October is Hoodoo Heritage Month, celebrating the southern African American folk tradition.
During the month of October, there has been a lot of awareness about the tradition of Hoodoo,
where people have addressed this southern tradition on many social media platforms and
I first heard about Hoodoo Heritage on TikTok, where I learned that many traditional luck
customs are actually Hoodoo rituals. For instance, putting coins in corners of your home and
throwing salt over your shoulder are practices that I am familiar with and engage in. There are
even traditions that many southern African Americans still follow that involve natural products
such as plants, herbs, and animal products.
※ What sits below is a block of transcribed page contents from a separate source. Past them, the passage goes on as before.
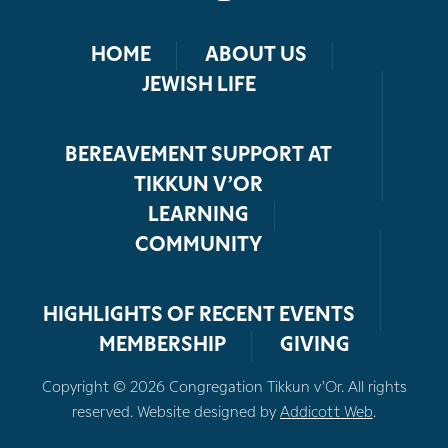
HOME
ABOUT US
JEWISH LIFE
BEREAVEMENT SUPPORT AT
TIKKUN V’OR
LEARNING
COMMUNITY
HIGHLIGHTS OF RECENT EVENTS
MEMBERSHIP
GIVING
Copyright © 2026 Congregation Tikkun v’Or. All rights
reserved. Website designed by
Addicott Web
.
Here are 5 things That I have Learned during Hoodoo Heritage Month:
- There are observances throughout the entire month where different leaders and
ancestors are recognized.
- Many young African Americans are beginning to reclaim the cultural tradition of Hoodoo,
where it was defined as “a spiritual practice with roots in Africa. Hoodoo essentially is a
collection of historical memories linking previous generations of African Americans to
their African past” (ROOTWORKER KYE via TikTok)
- Hoodoo Heritage Month was created to celebrate the traditions involving the “veneration
of ancestors and honoring spirituals, traditions and ancestors” (historianspeaks.org).
- Multiple sources have credited Mama Rue and Walking the Dikenga for the
establishment of Hoodoo Heritage Month created between 2018 and 2018.
- Plenty of African Americans participate in Hoodoo traditions unknowingly, such as
hosting events like candle-light vigils and having certain traditional meals such as Hopin
Johns (black eyed peas and collard greens) on New Year for luck.